§ **Directions for this task**:
Copy out precisely the lines from the start of the data through the line with "Geschäftsführerin der Tafel Deutschland.", and keep pictures out of it.

§ **Supplied records**:

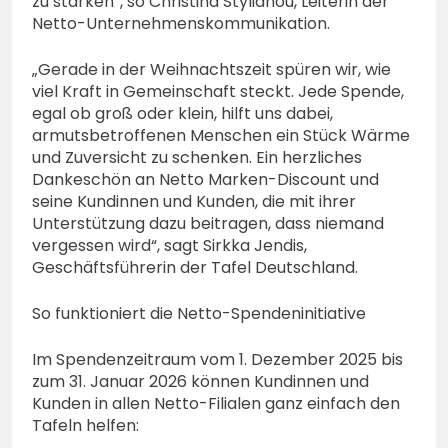
zu stärken“, so Christina Stylianou, Leiterin der
Netto-Unternehmenskommunikation.
„Gerade in der Weihnachtszeit spüren wir, wie
viel Kraft in Gemeinschaft steckt. Jede Spende,
egal ob groß oder klein, hilft uns dabei,
armutsbetroffenen Menschen ein Stück Wärme
und Zuversicht zu schenken. Ein herzliches
Dankeschön an Netto Marken-Discount und
seine Kundinnen und Kunden, die mit ihrer
Unterstützung dazu beitragen, dass niemand
vergessen wird“, sagt Sirkka Jendis,
Geschäftsführerin der Tafel Deutschland.
So funktioniert die Netto-Spendeninitiative
Im Spendenzeitraum vom 1. Dezember 2025 bis
zum 31. Januar 2026 können Kundinnen und
Kunden in allen Netto-Filialen ganz einfach den
Tafeln helfen:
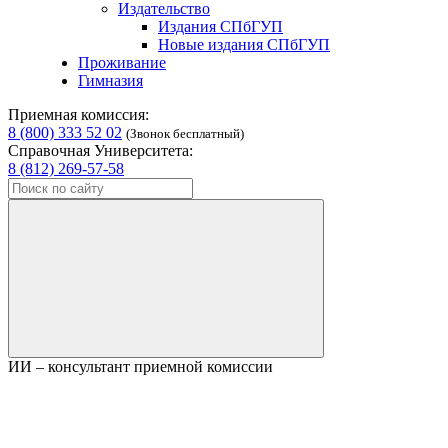
Издательство
Издания СПбГУП
Новые издания СПбГУП
Проживание
Гимназия
Приемная комиссия:
8 (800) 333 52 02
(Звонок бесплатный)
Справочная Университета:
8 (812) 269-57-58
ИИ – консультант приемной комиссии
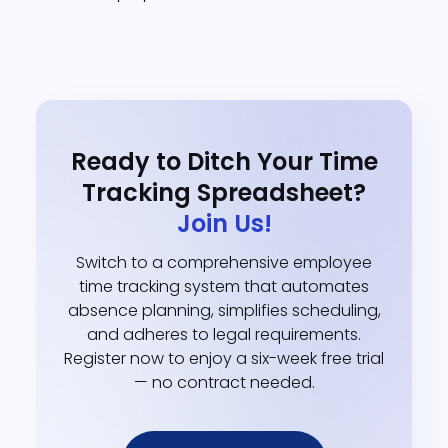
Ready to Ditch Your Time
Tracking Spreadsheet?
Join Us!
Switch to a comprehensive employee
time tracking system that automates
absence planning, simplifies scheduling,
and adheres to legal requirements.
Register now to enjoy a six-week free trial
— no contract needed.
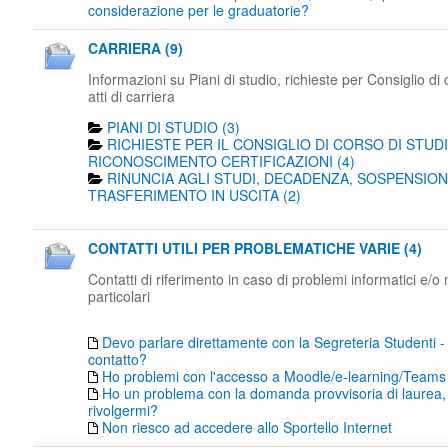
considerazione per le graduatorie?
CARRIERA (9)
Informazioni su Piani di studio, richieste per Consiglio di 
atti di carriera
PIANI DI STUDIO (3)
RICHIESTE PER IL CONSIGLIO DI CORSO DI STUDI
RICONOSCIMENTO CERTIFICAZIONI (4)
RINUNCIA AGLI STUDI, DECADENZA, SOSPENSION
TRASFERIMENTO IN USCITA (2)
CONTATTI UTILI PER PROBLEMATICHE VARIE (4)
Contatti di riferimento in caso di problemi informatici e/o
particolari
Devo parlare direttamente con la Segreteria Studenti -
contatto?
Ho problemi con l'accesso a Moodle/e-learning/Teams
Ho un problema con la domanda provvisoria di laurea,
rivolgermi?
Non riesco ad accedere allo Sportello Internet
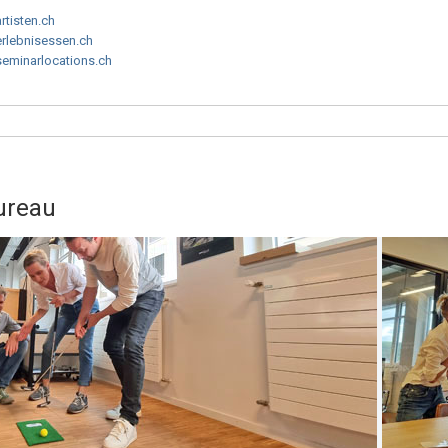
artisten.ch
erlebnisessen.ch
seminarlocations.ch
bureau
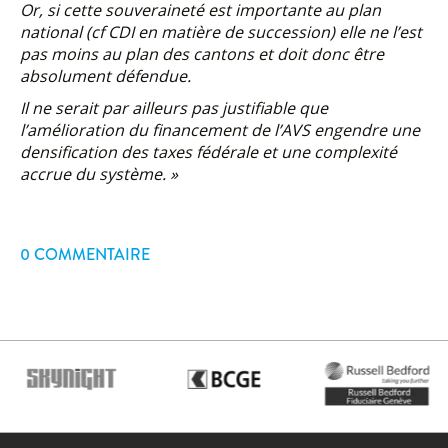
Or, si cette souveraineté est importante au plan
national (cf CDI en matière de succession) elle ne l’est
pas moins au plan des cantons et doit donc être
absolument défendue.
Il ne serait par ailleurs pas justifiable que
l’amélioration du financement de l’AVS engendre une
densification des taxes fédérale et une complexité
accrue du système. »
0 COMMENTAIRE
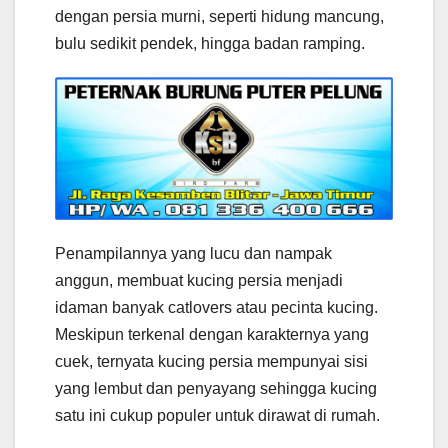
dengan persia murni, seperti hidung mancung,
bulu sedikit pendek, hingga badan ramping.
Penampilannya yang lucu dan nampak
anggun, membuat kucing persia menjadi
idaman banyak catlovers atau pecinta kucing.
Meskipun terkenal dengan karakternya yang
cuek, ternyata kucing persia mempunyai sisi
yang lembut dan penyayang sehingga kucing
satu ini cukup populer untuk dirawat di rumah.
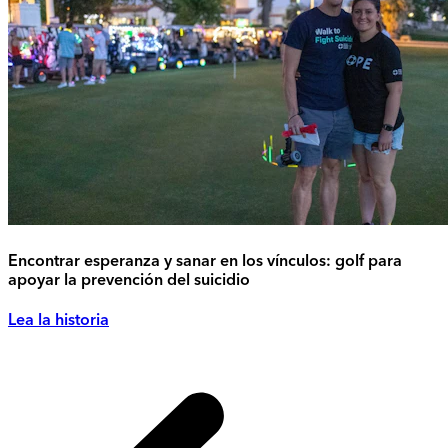
Encontrar esperanza y sanar en los vínculos: golf para
apoyar la prevención del suicidio
Lea la historia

§ **Exercise output**:
zu stärken“, so Christina Stylianou, Leiterin der
Netto-Unternehmenskommunikation.
„Gerade in der Weihnachtszeit spüren wir, wie
viel Kraft in Gemeinschaft steckt. Jede Spende,
egal ob groß oder klein, hilft uns dabei,
armutsbetroffenen Menschen ein Stück Wärme
und Zuversicht zu schenken. Ein herzliches
Dankeschön an Netto Marken-Discount und
seine Kundinnen und Kunden, die mit ihrer
Unterstützung dazu beitragen, dass niemand
vergessen wird“, sagt Sirkka Jendis,
Geschäftsführerin der Tafel Deutschland.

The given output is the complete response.